■ **Task prompt**: Every line that includes the word "degli" needs to be copied from the listing.

Raw data: Begin

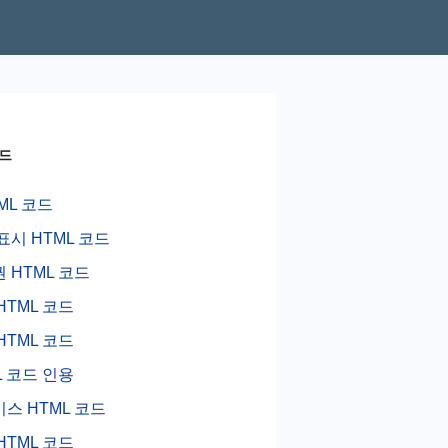
코드
TML 코드
표시 HTML 코드
 HTML 코드
HTML 코드
HTML 코드
L 코드 인용
스 HTML 코드
HTML 코드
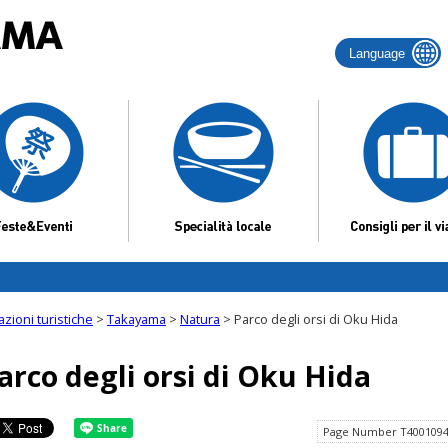
Language
azioni turistiche
>
Takayama
>
Natura
> Parco degli orsi di Oku Hida
arco degli orsi di Oku Hida
Page Number T400109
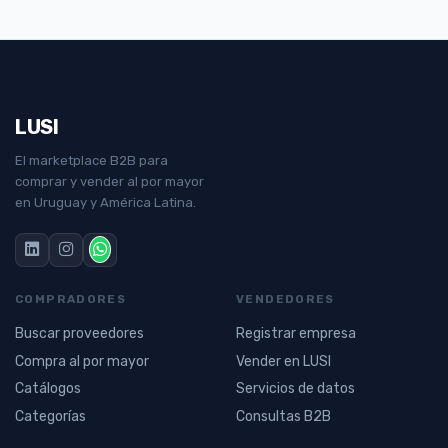
LUSI
El marketplace B2B para
comprar y vender al por mayor
en Uruguay y América Latina.
COMPRADORES
VENDEDORES
Buscar proveedores
Registrar empresa
Compra al por mayor
Vender en LUSI
Catálogos
Servicios de datos
Categorías
Consultas B2B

Raw data: End

■ **Solution for this exercise**:
> Parco degli orsi di Oku Hida
arco degli orsi di Oku Hida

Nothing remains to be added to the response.